One of the things I have noticed in two years working in Higher Education is the definite rhythm of the year. We’ve just started a new one, just met new students and lecturers depending on what side of the learning you are on (and that is often not straightforward…). Everyone is full of enthusiasm, it’s the best time of the year. Increasingly I think the trick to making a good year a great one is maintaining that.
Both years I’ve been at Plymouth the Autumn term is always really exciting. Everyone arrives for the first time, or after a long time away full of excitement and ideas. New projects start, new collaborations come together. However, it is a busy and hard term, and by Christmas after a round of assignments and a round of marking for the staff everyone is ready for a break. After Christmas people drift back more slowly, classes are usually more spaced out, the days are cold and wet, and things can move more slowly. They usually pick up again in February with the enthusiasm of new modules and new learning, only to wane again as the workload hits both students and staff later in the year.
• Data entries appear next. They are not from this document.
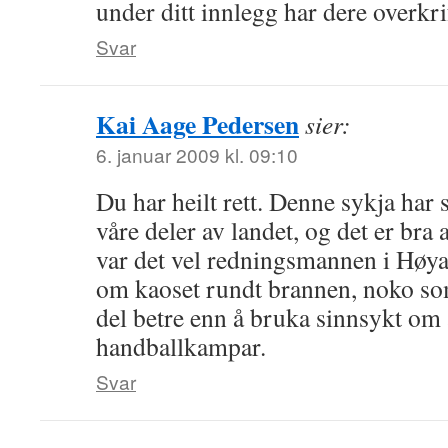
under ditt innlegg har dere overkri
Svar
Kai Aage Pedersen
sier:
6. januar 2009 kl. 09:10
Du har heilt rett. Denne sykja har 
våre deler av landet, og det er bra 
var det vel redningsmannen i Høya
om kaoset rundt brannen, noko som
del betre enn å bruka sinnsykt om
handballkampar.
Svar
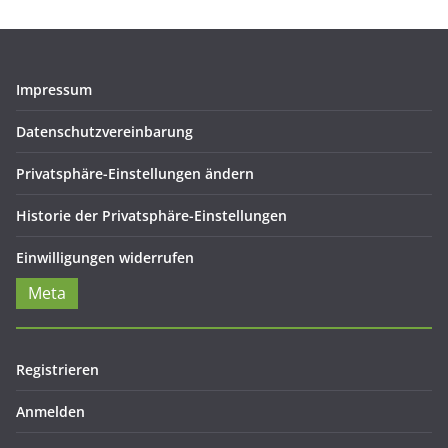
Impressum
Datenschutzvereinbarung
Privatsphäre-Einstellungen ändern
Historie der Privatsphäre-Einstellungen
Einwilligungen widerrufen
Meta
Registrieren
Anmelden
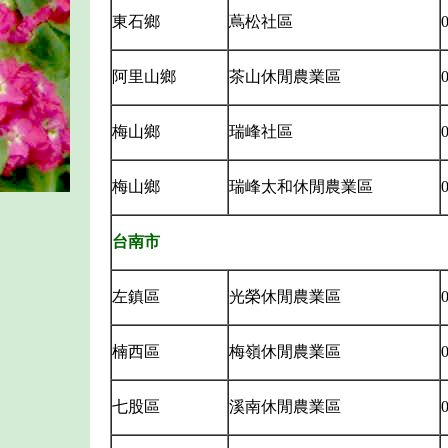
東石鄉
蔦松社區
0
阿里山鄉
茶山休閒農業區
0
梅山鄉
瑞峰社區
0
梅山鄉
瑞峰太和休閒農業區
0
台南市
左鎮區
光榮休閒農業區
楠西區
梅嶺休閒農業區
0
七股區
溪南休閒農業區
0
I’m struggling with whether that is just the way of things in such institutions, or whether some work on capitalising on those energetic periods could create a tipping point resulting in even more great things happening. I know there is an abundance of ideas here, from both students and staff, and looking at the year there is a fair amount of time, the problem is keeping the energy flowing and realising all the ideas and the promise; maintaining the momentum.
I don’t meant to say there is a lack of people achieving great things, there certainly isn’t. However, I can’t help feeling there is even more to be realised if we can recognise how the ebb and flow of the year affects us and push at just the right time to keep things tipping over. This year I’m looking out for those times.